By on March 14, 2017


A Saskatchewan woman whose legs had to be amputated after she was viciously beaten and burned has attended the opening of a dangerous offender hearing for the man who pleaded guilty in the case. (Photo: Kyla Duhamel/Flickr)
A Saskatchewan woman whose legs had to be amputated after she was viciously beaten and burned has attended the opening of a dangerous offender hearing for the man who pleaded guilty in the case. (Photo: Kyla Duhamel/Flickr)

PRINCE ALBERT, Sask. — A Saskatchewan woman whose legs had to be amputated after she was viciously beaten and burned has attended the opening of a dangerous offender hearing for the man who pleaded guilty in the case.

Marlene Bird, who was homeless when she was attacked by Leslie Ivan Black in Prince Albert, arrived in her wheelchair as the hearing got underway on Monday afternoon.

She left partway through the proceedings.

Black appeared in person but did not speak and sat in the prisoner’s box wearing prison sweats.

If designated a dangerous offender, Black could be imprisoned for an indeterminate amount of time.

Black unsuccessfully attempted to withdraw his guilty plea last summer, arguing he would not have entered it had he known a dangerous offender designation was possible.

Provincial court Judge Stanley Loewen told the hearing that photographs of Bird’s injuries may be presented as evidence and warned the images are disturbing.

Bird was found clinging to life in a parking lot outside a community centre in downtown Prince Albert in June 2014. She was burned so badly that doctors had to amputate both her legs.
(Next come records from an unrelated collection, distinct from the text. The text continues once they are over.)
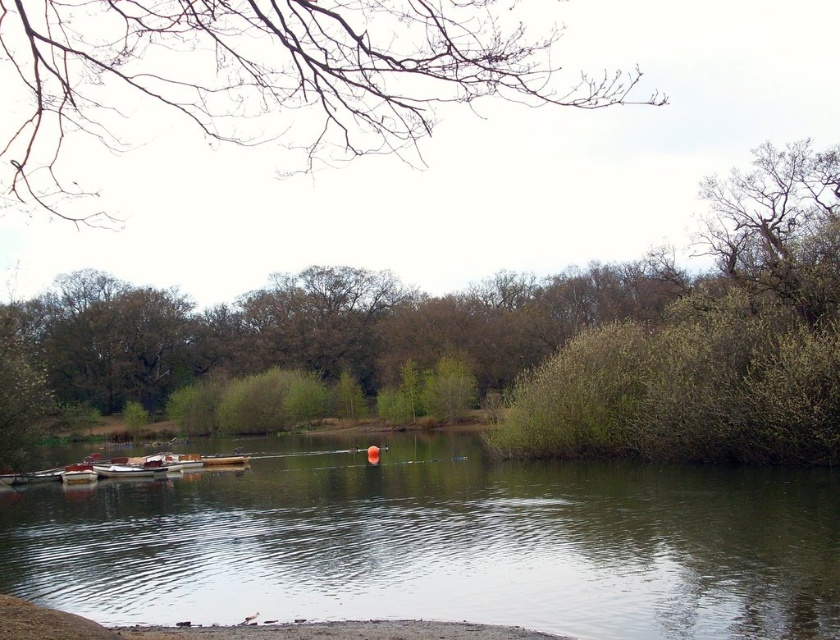 Question: Which point appears closest to the camera in this image?

Choices:
 (A) (206, 460)
 (B) (92, 477)
 (C) (444, 3)

Answer: (C)

Question: Considering the relative positions of green reflective water at center and wooden boat at lower left in the image provided, where is green reflective water at center located with respect to wooden boat at lower left?

Choices:
 (A) below
 (B) above

Answer: (B)

Question: Among these objects, which one is farthest from the camera?

Choices:
 (A) green leafy tree at center
 (B) bare branches at upper left
 (C) wooden boat at center
 (D) wooden boat at lower left

Answer: (C)

Question: Does bare branches at upper left appear on the left side of wooden boat at center?

Choices:
 (A) yes
 (B) no

Answer: (A)

Question: Is green leafy tree at center thinner than bare branches at upper left?

Choices:
 (A) yes
 (B) no

Answer: (A)

Question: Among these objects, which one is nearest to the camera?

Choices:
 (A) green reflective water at center
 (B) bare branches at upper left
 (C) wooden boat at lower left
 (D) wooden boat at center

Answer: (B) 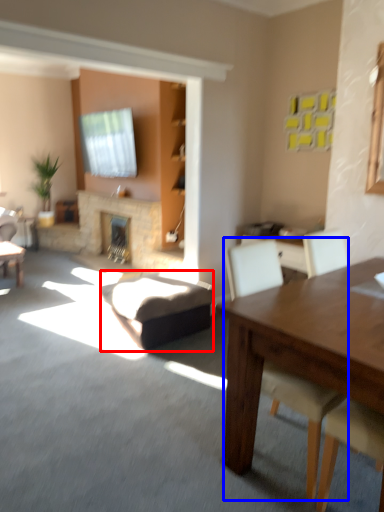 Question: Which object is further to the camera taking this photo, swivel chair (highlighted by a red box) or chair (highlighted by a blue box)?

Choices:
 (A) swivel chair
 (B) chair

Answer: (A) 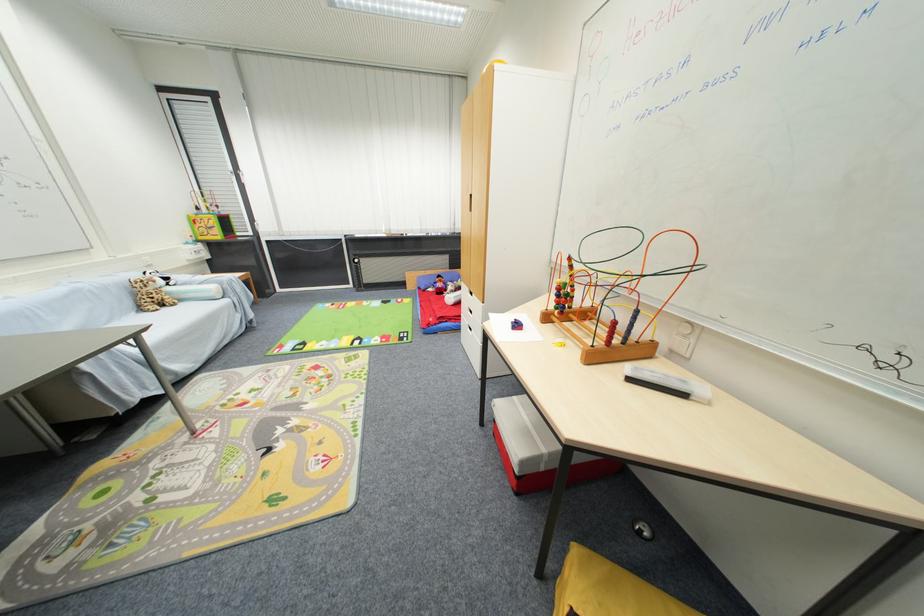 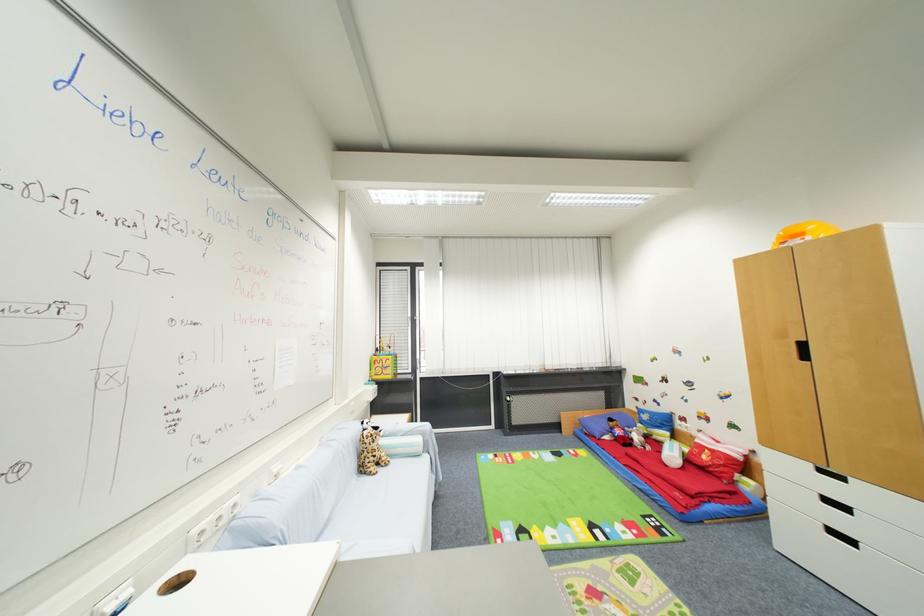 Locate, in the second image, the point that corresponds to point 146,310 in the first image.

(367, 472) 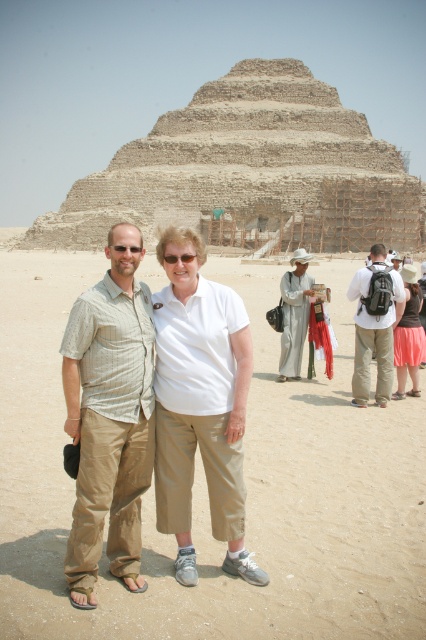 Does beige cotton pants at center have a larger size compared to white cotton dress at center?

No, beige cotton pants at center is not bigger than white cotton dress at center.

Who is positioned more to the right, beige cotton pants at center or white cotton dress at center?

From the viewer's perspective, white cotton dress at center appears more on the right side.

Is point (72, 433) closer to viewer compared to point (305, 285)?

Yes, it is.

This screenshot has height=640, width=426. Identify the location of beige cotton pants at center. (109, 417).

Between beige stone pyramid at center and matte black backpack at center, which one appears on the left side from the viewer's perspective?

beige stone pyramid at center

Is point (308, 163) positioned after point (367, 316)?

Yes, it is.

Is point (176, 221) more distant than point (380, 253)?

Yes, it is.

Locate an element on the screen. The image size is (426, 640). beige stone pyramid at center is located at coordinates (250, 172).

Based on the photo, is beige stone pyramid at center smaller than white cotton dress at center?

Actually, beige stone pyramid at center might be larger than white cotton dress at center.

Is point (391, 177) more distant than point (296, 300)?

That is True.

Is point (325, 92) farther from viewer compared to point (301, 308)?

That is True.

Locate an element on the screen. The image size is (426, 640). beige stone pyramid at center is located at coordinates (250, 172). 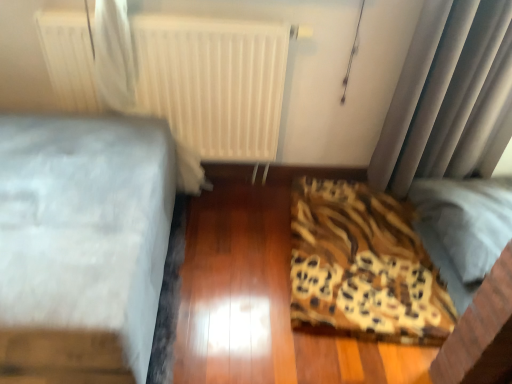 Find the location of `white fabric bed frame at left`. white fabric bed frame at left is located at coordinates (86, 224).

Describe the element at coordinates (86, 224) in the screenshot. I see `white fabric bed frame at left` at that location.

Where is `white fabric bed frame at left`? This screenshot has height=384, width=512. white fabric bed frame at left is located at coordinates (86, 224). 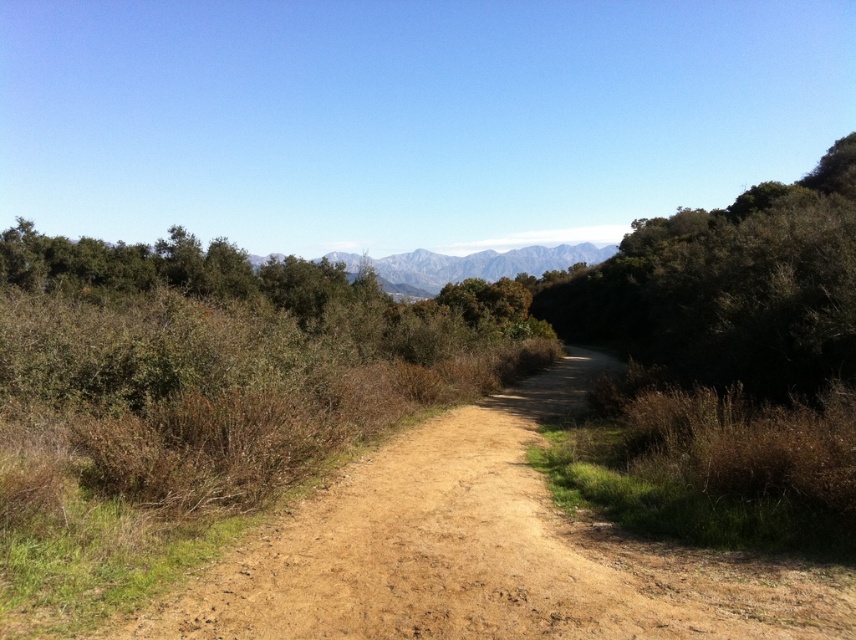 Question: Is dried dirt path at center bigger than gray rocky mountains at center?

Choices:
 (A) no
 (B) yes

Answer: (A)

Question: Among these points, which one is farthest from the camera?

Choices:
 (A) (563, 518)
 (B) (415, 266)

Answer: (B)

Question: Is dried dirt path at center to the left of gray rocky mountains at center from the viewer's perspective?

Choices:
 (A) no
 (B) yes

Answer: (B)

Question: Is dried dirt path at center positioned before gray rocky mountains at center?

Choices:
 (A) yes
 (B) no

Answer: (A) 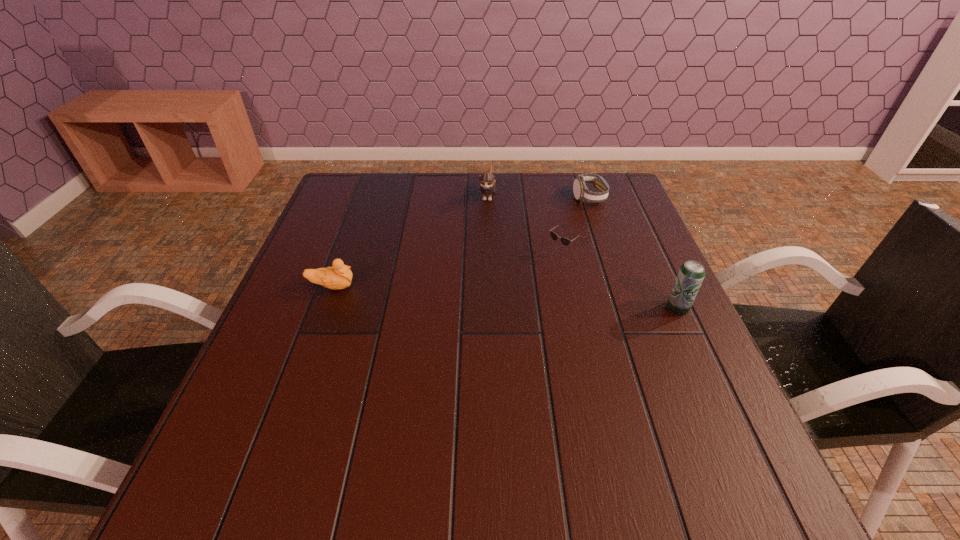 Locate an element on the screen. empty space between the duckling and the fourth object from left to right is located at coordinates (461, 242).

Where is `free space between the second object from right to left and the nearest object`? This screenshot has height=540, width=960. free space between the second object from right to left and the nearest object is located at coordinates (634, 253).

Where is `unoccupied position between the leftmost object and the fourth shortest object`? The image size is (960, 540). unoccupied position between the leftmost object and the fourth shortest object is located at coordinates pyautogui.click(x=410, y=241).

Identify which object is located as the nearest to the fourth shortest object. Please provide its 2D coordinates. Your answer should be formatted as a tuple, i.e. [(x, y)], where the tuple contains the x and y coordinates of a point satisfying the conditions above.

[(565, 241)]

Where is `object that is the second nearest to the watch`? object that is the second nearest to the watch is located at coordinates (487, 181).

The image size is (960, 540). In order to click on free region that satisfies the following two spatial constraints: 1. on the front side of the nearest object; 2. on the left side of the sunglasses in this screenshot , I will do `click(569, 308)`.

The width and height of the screenshot is (960, 540). Identify the location of vacant point that satisfies the following two spatial constraints: 1. on the front side of the kitten; 2. on the left side of the third nearest object. (489, 253). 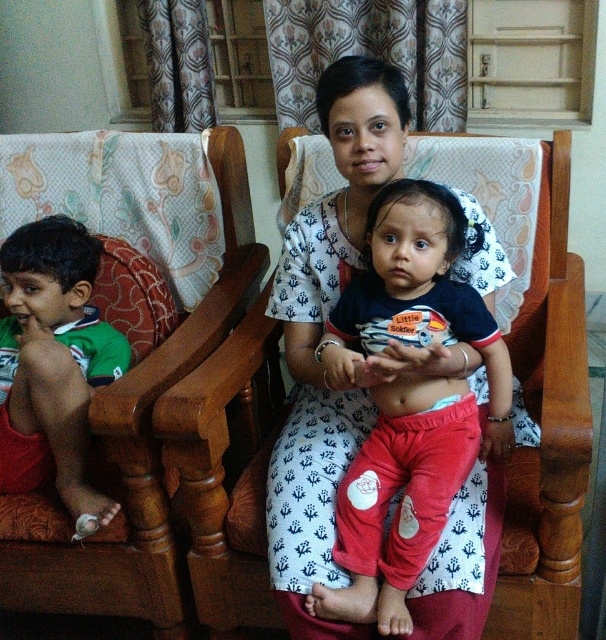 You are a guest in this living room and want to sit down. There is a wooden rocking chair at center and a matte black shirt at center. Which object can you sit on?

The wooden rocking chair at center is larger in size than the matte black shirt at center, so you can sit on the wooden rocking chair at center.

You are arranging furniture in a living room and need to place the wooden rocking chair at center and the matte black shirt at center. Which object requires more horizontal space?

The matte black shirt at center requires more horizontal space because the wooden rocking chair at center has a lesser width compared to matte black shirt at center.

You are organizing a small party in the living room and need to arrange seating for guests. You have a matte black shirt at center and a brown wood rocking chair at left. Which object takes up more space in the living room?

The brown wood rocking chair at left takes up more space than the matte black shirt at center because the matte black shirt at center occupies less space than brown wood rocking chair at left. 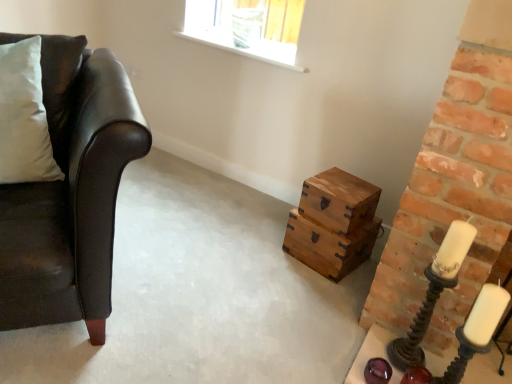 What are the coordinates of `unoccupied space behind matte black leather couch at left` in the screenshot? It's located at (185, 201). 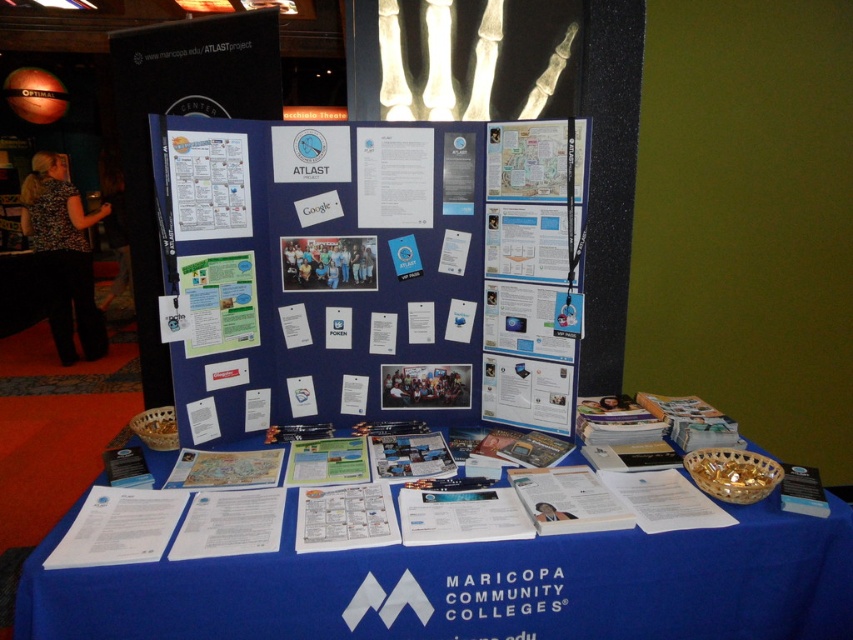 Which object is taller between the blue paperboard poster at center and the white paper at center?

The blue paperboard poster at center is taller than the white paper at center.

You are a student looking at the Maricopa Community Colleges display. You notice two papers on the backdrop. The white paper at upper left and the green paper at center. Which paper is taller?

The white paper at upper left is taller than the green paper at center. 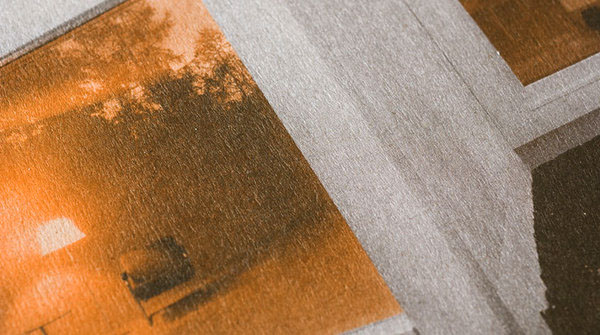 This screenshot has width=600, height=335. Find the location of `lamp`. lamp is located at coordinates (54, 232). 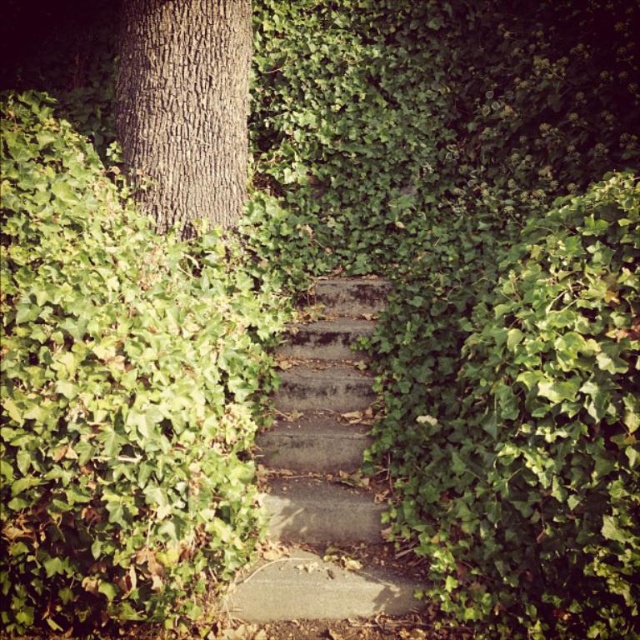 You are a painter wanting to paint the scene. You need to know which object is wider between the concrete steps at center and the smooth brown bark at upper left. Could you tell me which one is wider?

The concrete steps at center is wider than the smooth brown bark at upper left according to the description.

You are standing at the entrance of the garden and want to reach the gazebo located at the center of the garden. The concrete steps at center are in your way. Can you walk around them to reach the gazebo?

The concrete steps at center are positioned at point (321, 474), so yes, you can walk around them to reach the gazebo as they are not blocking your path entirely. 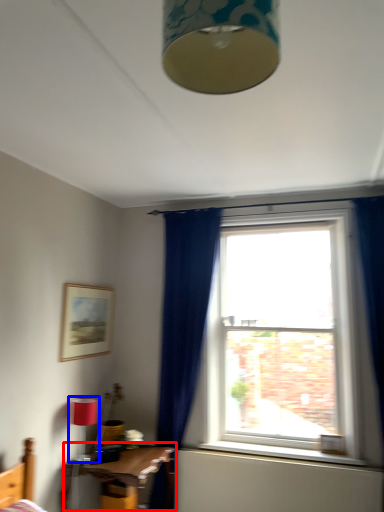 Question: Among these objects, which one is nearest to the camera, table (highlighted by a red box) or light fixture (highlighted by a blue box)?

Choices:
 (A) table
 (B) light fixture

Answer: (A) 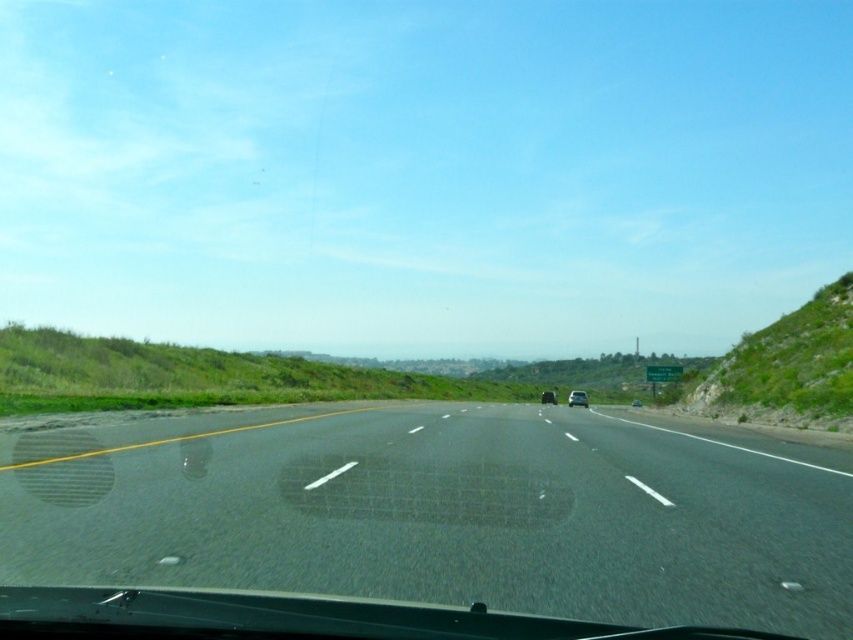 You are a passenger in the vehicle and looking out the window. You notice the green grassy hillside at right and the shiny silver sedan at center. Which object is positioned higher relative to your viewpoint?

The green grassy hillside at right is positioned higher than the shiny silver sedan at center from your viewpoint.

You are driving a car and see the silver metallic sedan at center and the shiny silver sedan at center on the highway. Which one is taller?

The silver metallic sedan at center is much taller than the shiny silver sedan at center.

You are driving a car and see two shiny silver sedan at center and silver metallic sedan at center on the road ahead. Which one is more to the right?

The silver metallic sedan at center is more to the right because it is positioned on the right side of the shiny silver sedan at center. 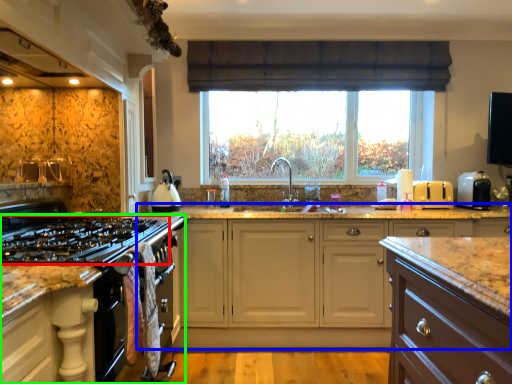 Question: Estimate the real-world distances between objects in this image. Which object is closer to gas stove (highlighted by a red box), cabinetry (highlighted by a blue box) or cabinetry (highlighted by a green box)?

Choices:
 (A) cabinetry
 (B) cabinetry

Answer: (B) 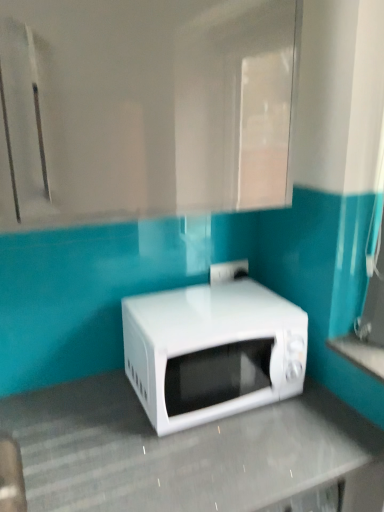 What do you see at coordinates (360, 353) in the screenshot? I see `white glossy countertop at lower right, the first counter top when ordered from top to bottom` at bounding box center [360, 353].

The width and height of the screenshot is (384, 512). I want to click on white glossy microwave at center, the 2th counter top when ordered from right to left, so click(x=188, y=452).

This screenshot has height=512, width=384. What do you see at coordinates (212, 351) in the screenshot? I see `white glossy microwave at center` at bounding box center [212, 351].

Image resolution: width=384 pixels, height=512 pixels. I want to click on white glossy countertop at lower right, the first counter top when ordered from top to bottom, so click(360, 353).

Considering the relative sizes of white glossy microwave at center, the first counter top from the bottom, and white glossy microwave at center in the image provided, is white glossy microwave at center, the first counter top from the bottom, taller than white glossy microwave at center?

Indeed, white glossy microwave at center, the first counter top from the bottom, has a greater height compared to white glossy microwave at center.

What's the angular difference between white glossy microwave at center, arranged as the 1th counter top when viewed from the left, and white glossy microwave at center's facing directions?

white glossy microwave at center, arranged as the 1th counter top when viewed from the left, and white glossy microwave at center are facing 2.86 degrees away from each other.

Based on the photo, are white glossy microwave at center, the 2th counter top when ordered from right to left, and white glossy microwave at center making contact?

There is a gap between white glossy microwave at center, the 2th counter top when ordered from right to left, and white glossy microwave at center.

Choose the correct answer: Is white glossy microwave at center, placed as the 2th counter top when sorted from top to bottom, inside white glossy microwave at center or outside it?

white glossy microwave at center, placed as the 2th counter top when sorted from top to bottom, cannot be found inside white glossy microwave at center.

From a real-world perspective, is white glossy countertop at lower right, the first counter top when ordered from top to bottom, positioned over white glossy microwave at center based on gravity?

Yes, from a real-world perspective, white glossy countertop at lower right, the first counter top when ordered from top to bottom, is over white glossy microwave at center

Does white glossy countertop at lower right, the second counter top when ordered from left to right, touch white glossy microwave at center?

No, white glossy countertop at lower right, the second counter top when ordered from left to right, is not beside white glossy microwave at center.

Is white glossy countertop at lower right, the first counter top when ordered from top to bottom, far from white glossy microwave at center, the 2th counter top when ordered from right to left?

No.

From the image's perspective, is white glossy countertop at lower right, the first counter top when ordered from top to bottom, located above or below white glossy microwave at center, placed as the 2th counter top when sorted from top to bottom?

From the image's perspective, white glossy countertop at lower right, the first counter top when ordered from top to bottom, appears above white glossy microwave at center, placed as the 2th counter top when sorted from top to bottom.

Considering the relative sizes of white glossy countertop at lower right, placed as the second counter top when sorted from bottom to top, and white glossy microwave at center, arranged as the 1th counter top when viewed from the left, in the image provided, is white glossy countertop at lower right, placed as the second counter top when sorted from bottom to top, thinner than white glossy microwave at center, arranged as the 1th counter top when viewed from the left,?

Yes, white glossy countertop at lower right, placed as the second counter top when sorted from bottom to top, is thinner than white glossy microwave at center, arranged as the 1th counter top when viewed from the left.

Considering the positions of objects white glossy countertop at lower right, the first counter top when ordered from top to bottom, and white glossy microwave at center, the 2th counter top when ordered from right to left, in the image provided, who is more to the right, white glossy countertop at lower right, the first counter top when ordered from top to bottom, or white glossy microwave at center, the 2th counter top when ordered from right to left,?

Positioned to the right is white glossy countertop at lower right, the first counter top when ordered from top to bottom.

From the image's perspective, who appears lower, white glossy microwave at center or white glossy microwave at center, the 2th counter top when ordered from right to left?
She has also had several surgeries for skin grafts.

Proceedings opened Monday with testimony from Trina Debler, programs manager at the Saskatchewan Penitentiary, who explained the details of the various offender programs offered by Correctional Service Canada.

She noted programming is still available to dangerous offenders.

Two weeks have been set aside for the hearing at Prince Albert provincial court, but Crown prosecutor Jeff Lubyk said he anticipates the Crown will close its case Thursday.

Other corrections experts and several doctors and psychologists are also expected to testify.